(Exercise goal):
The answer must consist of each line below that holds the word "قريبا", copied as it stands.

##### Data to process #####

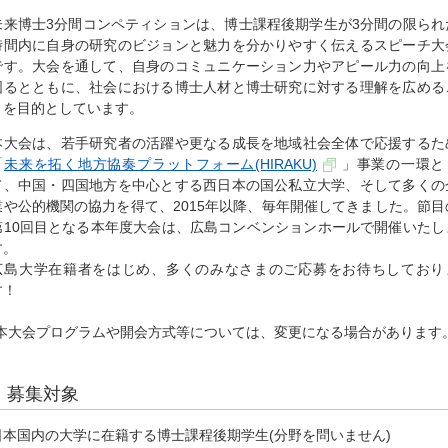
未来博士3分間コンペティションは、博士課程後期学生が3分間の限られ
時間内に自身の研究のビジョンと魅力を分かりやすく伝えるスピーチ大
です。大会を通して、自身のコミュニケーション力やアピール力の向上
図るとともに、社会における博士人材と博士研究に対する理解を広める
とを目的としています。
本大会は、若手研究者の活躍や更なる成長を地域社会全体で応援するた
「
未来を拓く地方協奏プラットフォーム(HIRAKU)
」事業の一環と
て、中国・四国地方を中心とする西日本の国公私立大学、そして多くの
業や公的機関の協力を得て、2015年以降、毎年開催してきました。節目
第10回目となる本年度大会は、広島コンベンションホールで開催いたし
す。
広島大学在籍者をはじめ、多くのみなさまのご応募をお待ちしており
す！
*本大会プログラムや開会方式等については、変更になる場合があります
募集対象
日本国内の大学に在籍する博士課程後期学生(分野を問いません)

#####
##### Data to process #####

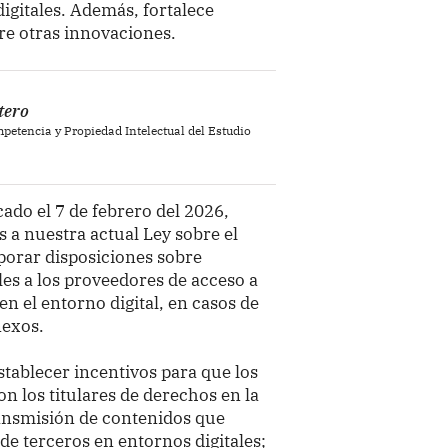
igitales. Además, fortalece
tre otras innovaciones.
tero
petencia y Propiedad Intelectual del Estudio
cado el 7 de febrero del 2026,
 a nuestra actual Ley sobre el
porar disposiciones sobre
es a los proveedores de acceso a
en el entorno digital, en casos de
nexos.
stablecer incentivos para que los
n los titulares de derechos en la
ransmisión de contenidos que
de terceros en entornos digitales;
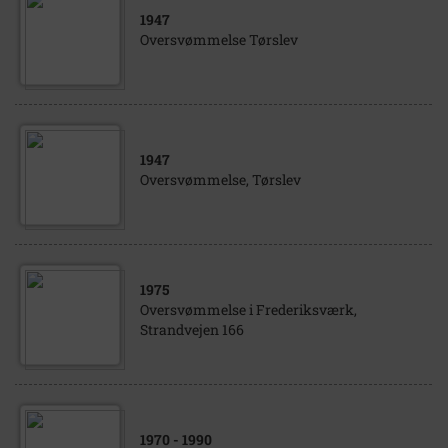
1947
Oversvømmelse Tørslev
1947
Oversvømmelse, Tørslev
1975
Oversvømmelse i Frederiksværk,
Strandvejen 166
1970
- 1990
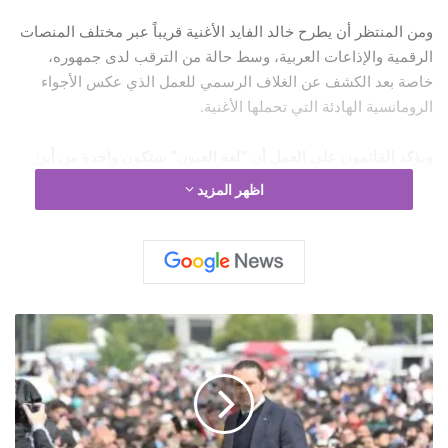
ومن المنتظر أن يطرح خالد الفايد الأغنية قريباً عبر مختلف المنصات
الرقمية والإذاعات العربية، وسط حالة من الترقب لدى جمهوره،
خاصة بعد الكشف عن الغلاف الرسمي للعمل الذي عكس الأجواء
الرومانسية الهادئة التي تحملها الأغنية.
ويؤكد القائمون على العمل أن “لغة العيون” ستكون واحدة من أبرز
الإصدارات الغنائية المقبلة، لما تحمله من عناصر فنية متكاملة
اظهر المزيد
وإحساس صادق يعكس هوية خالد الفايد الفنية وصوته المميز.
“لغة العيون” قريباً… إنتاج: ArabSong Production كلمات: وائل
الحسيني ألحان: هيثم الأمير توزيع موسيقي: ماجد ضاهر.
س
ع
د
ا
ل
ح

#####

(Solution to this task):
ومن المنتظر أن يطرح خالد الفايد الأغنية قريباً عبر مختلف المنصات
“لغة العيون” قريباً… إنتاج: ArabSong Production كلمات: وائل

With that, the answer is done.